Selon Stevie Hendriks, chercheur à l’Université de Maastricht (aux Pays-Bas), « la démence à début précoce a un impact très grave, car les personnes touchées ont généralement encore un travail, des enfants à charge et une vie bien remplie ». La forme la plus fréquente chez les adultes de moins de 65 ans est la démence frontotemporale, se manifestant le plus souvent par un trouble du comportement ou un syndrome psycholinguistique.
Cependant, l’étiologie de la démence précoce est largement incomprise en raison du nombre restreint de recherches dédiées. La plupart d’entre elles suggèrent des facteurs génétiques, dont au moins 7 spécifiquement liés à la démence frontotemporale et 3 associés à Alzheimer. Toutefois, « on suppose souvent que la cause est génétique, mais pour de nombreuses personnes, nous ne savons pas exactement quelle en est la cause », explique Hendricks.
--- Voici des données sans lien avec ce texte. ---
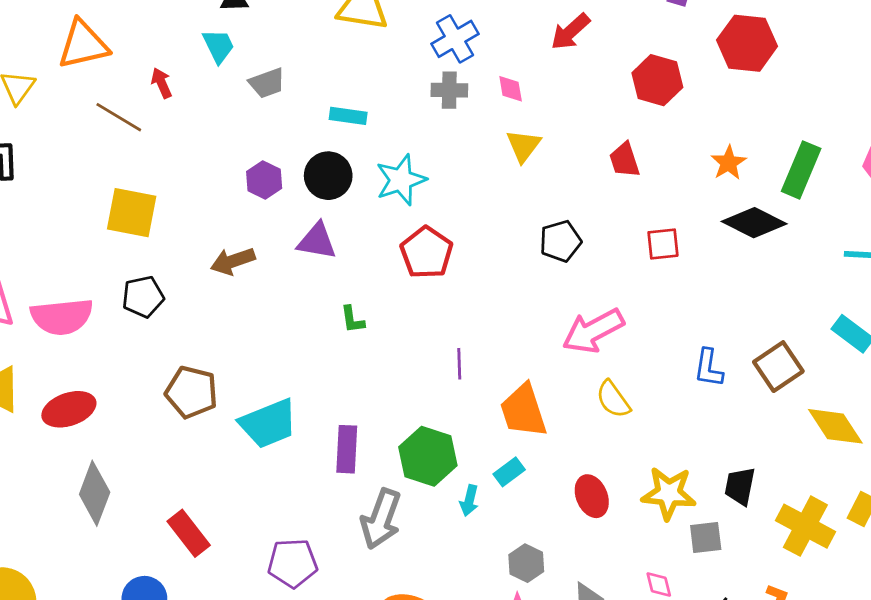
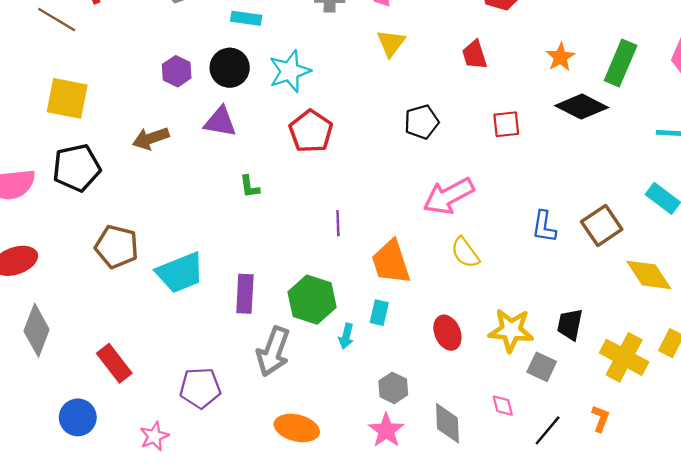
black pentagon: (143, 297) -> (77, 168), size x1.4
cyan rectangle: (509, 472) -> (379, 313), turned -40
gray square: (706, 537) -> (542, 367), turned 32

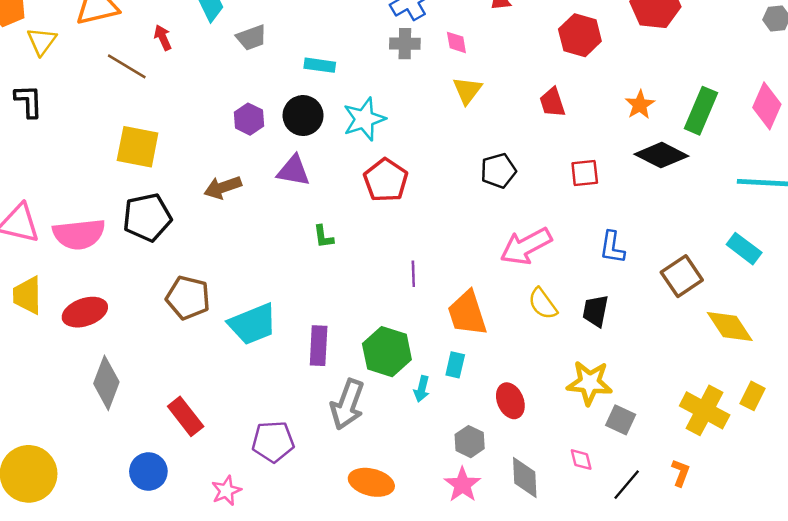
blue L-shape: (544, 227) -> (612, 247), moved
black trapezoid: (570, 324) -> (595, 311), moved
red ellipse: (447, 333) -> (510, 401), moved

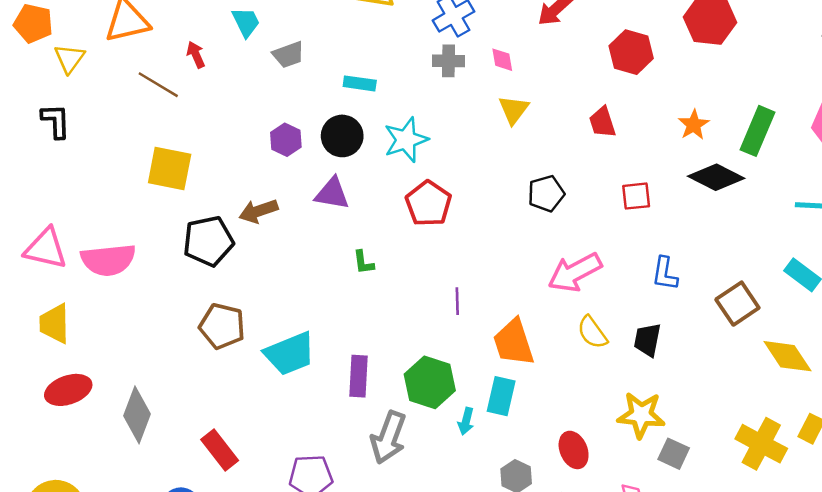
black pentagon: (147, 217) -> (208, 241), moved
red ellipse: (85, 312) -> (68, 390), moved
cyan rectangle: (455, 365) -> (501, 396), size x1.4
red ellipse: (510, 401) -> (574, 450), moved

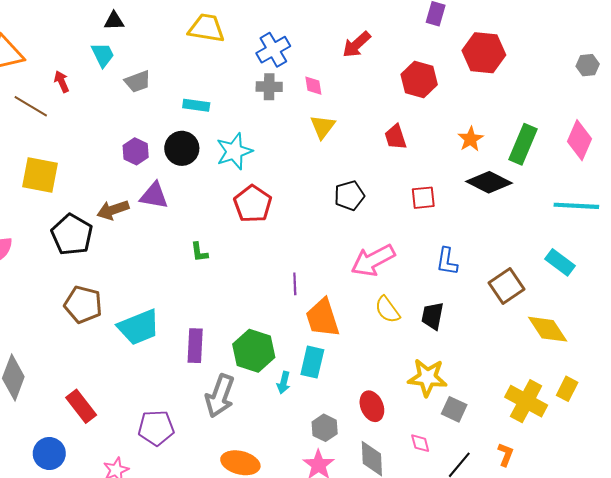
purple triangle: (332, 194) -> (154, 196), moved
black pentagon: (208, 241) -> (72, 235), turned -30
purple line: (457, 301) -> (295, 284), moved

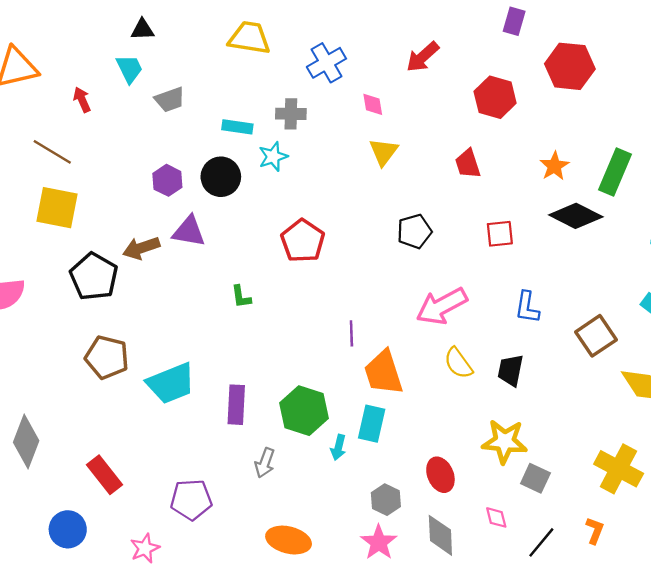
gray cross: (269, 87) -> (291, 114), moved
brown line: (31, 106) -> (52, 152), moved
cyan star: (234, 151) -> (273, 157), moved, size x0.7
gray arrow: (220, 396) -> (265, 463), size x0.6

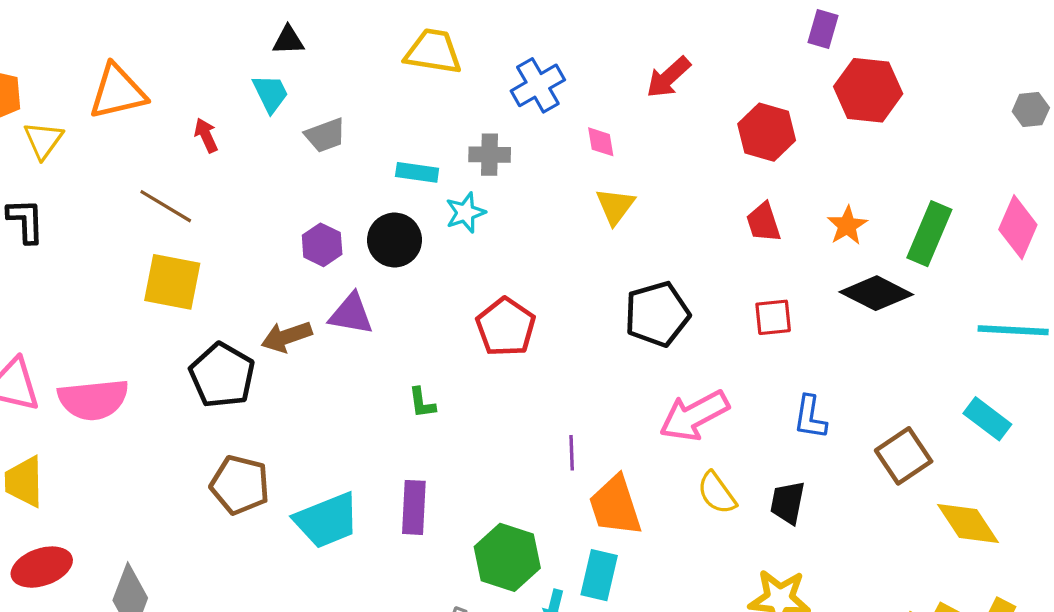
purple rectangle: (514, 21) -> (823, 29), moved
red trapezoid: (468, 164) -> (763, 222), moved
black pentagon: (414, 231) -> (657, 314), size x1.4
purple rectangle: (236, 405) -> (414, 507), moved

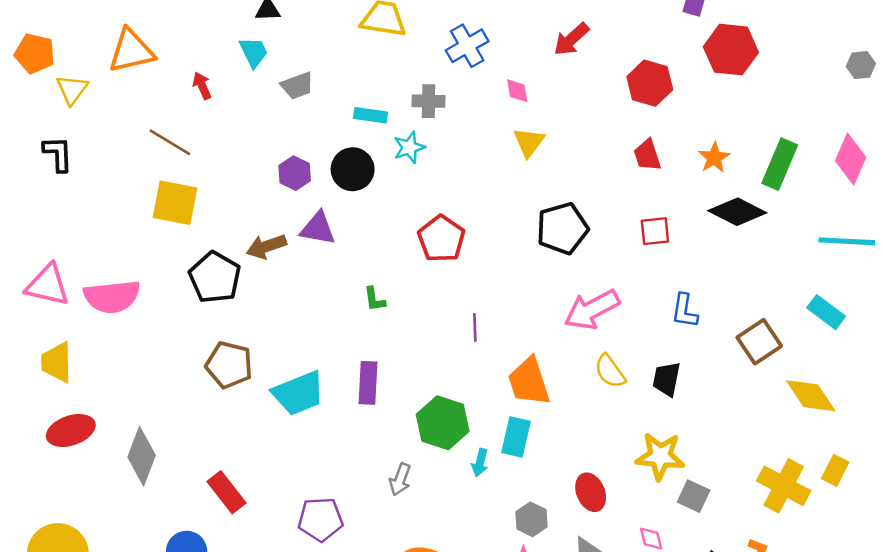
purple line: (572, 453) -> (475, 328), moved

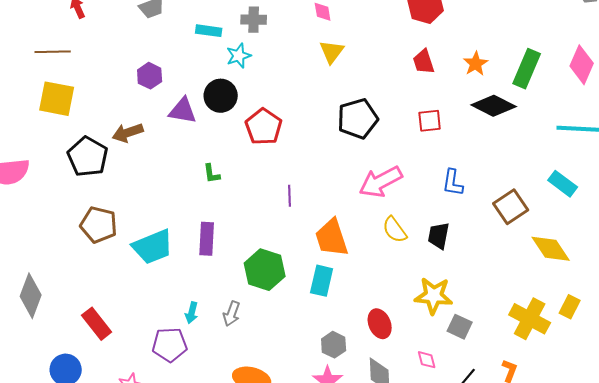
brown line: (170, 142) -> (53, 52), turned -32
black circle: (353, 169) -> (221, 96), moved
purple triangle: (318, 228) -> (183, 111), moved
cyan arrow: (480, 463) -> (192, 313), moved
Dans leur nouvelle étude publiée dans la revue JAMA Neurology, Hendricks et ses collègues ont exploré plus avant les différents facteurs susceptibles d’être liés à l’apparition précoce de la démence. « Il s’agit de l’étude la plus vaste et la plus solide de ce type jamais réalisée. Il est intéressant de noter que, pour la première fois, cela révèle que nous pourrions être en mesure de prendre des mesures pour réduire le risque de cette maladie débilitante, en ciblant une série de facteurs distincts », estime le coauteur de la recherche, David Llewellyn, de l’Université d’Exeter (en Angleterre).
Des facteurs de risque pour la plupart modifiables
Les enquêtes menées dans le cadre de la nouvelle recherche incluaient 356 052 personnes âgées de moins de 65 ans, figurant dans la base de données biomédicales anglaise UK Biobank. Différents facteurs de risque potentiels ont été explorés, allant des prédispositions génétiques au mode de vie (fréquence d’activité physique, consommation d’alcool, tabagisme, …), en passant par les facteurs sociodémographiques (éducation, statut socioéconomique, sexe, …) et environnementaux (exposition aux polluants chimiques). Des facteurs métaboliques et psychiatriques ont également été examinés, tels que le taux d’albumine et les symptômes dépressifs.
L’analyse des chercheurs a identifié 15 facteurs significativement associés au risque de démence à début précoce, dont un niveau d’éducation et un statut socio-économique inférieurs. Ces aspects influencent probablement à leur tour différentes facettes de la santé physique et psychologique, en induisant par exemple plus de stress au quotidien que la moyenne ou en réduisant l’accès aux soins généraux.
Selon l’étude, la dépression, le stress chronique et l’isolement social sont également d’importants facteurs de risque de démence précoce, tout comme les maladies cardiaques, les problèmes auditifs, la carence en vitamine D et les niveaux élevés de protéine C-réactive (produite par le foie en réponse à une inflammation). Quant aux facteurs associés au mode de vie, la consommation abusive d’alcool est positivement liée à l’apparition précoce de la démence. Cependant, de manière étonnante, la consommation modérée est corrélée à un risque réduit.
D’ailleurs, bien que la présence de l’allèle 2 de l’apolipoprotéine ε4 (un gène de prédisposition à Alzheimer) ait été identifiée parmi les facteurs de risque, il est intéressant de noter que la plupart d’entre eux sont modifiables (par exemple ceux liés au mode de vie). Selon Sebastian Köhler de l’Université de Maastricht, qui a également contribué à l’étude, « nous savions déjà, grâce à des recherches sur les personnes qui développent une démence à un âge avancé, qu’il existe une série de facteurs de risque modifiables. Le fait que cela soit également évident pour la démence à début précoce m’a surpris, et cela pourrait également offrir des opportunités de réduire le risque dans ce groupe ». En outre, bien que l’étude ne permette pas encore d’établir des liens de cause à effet clairs, elle fournit d’importants indices à la fois en matière de prévention et de nouvelles stratégies thérapeutiques.